但是,当我尝试使用BartTokenizer或BertTokenizer来加载我的vocab.json时,它不起作用。特别是对于BertTokenizer,标记化的结果都是[UNK],如下所示。
如何加载使用transformers中的tokenizers训练的WordLevel Tokenizer。

至于BartTokenizer,它会报错:

ValueError: 对于此分词器,不支持使用单个文件或URL路径调用BartTokenizer.from_pretrained()。请改用模型标识符或目录路径。

有人能帮助我吗?

我想使用WordLevel编码方法来建立自己的词汇表,并使用WordLevel编码对它们进行标记化,而不是BEP编码。


<details>
<summary>英文:</summary>

I would like to use WordLevel encoding method to establish my own wordlists, and it saves the model with a vocab.json under the my_word2_token folder.
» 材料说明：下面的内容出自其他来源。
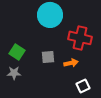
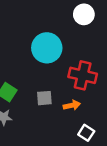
white square: (83, 86) -> (86, 133), turned -32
The code is below and it works.

import pandas as pd
from tokenizers import decoders, models, normalizers, pre_tokenizers, processors, trainers, Tokenizer
from transformers import BertTokenizerFast
from tokenizers.pre_tokenizers import Whitespace
import os
tokenizer = Tokenizer(models.WordLevel())
tokenizer.normalizer = normalizers.BertNormalizer(lowercase=True)
tokenizer.pre_tokenizer = pre_tokenizers.BertPreTokenizer()
special_tokens = ["[UNK]", "[PAD]", "[CLS]", "[SEP]", "[MASK]"]
trainer = trainers.WordLevelTrainer(vocab_size=1400, special_tokens=special_tokens)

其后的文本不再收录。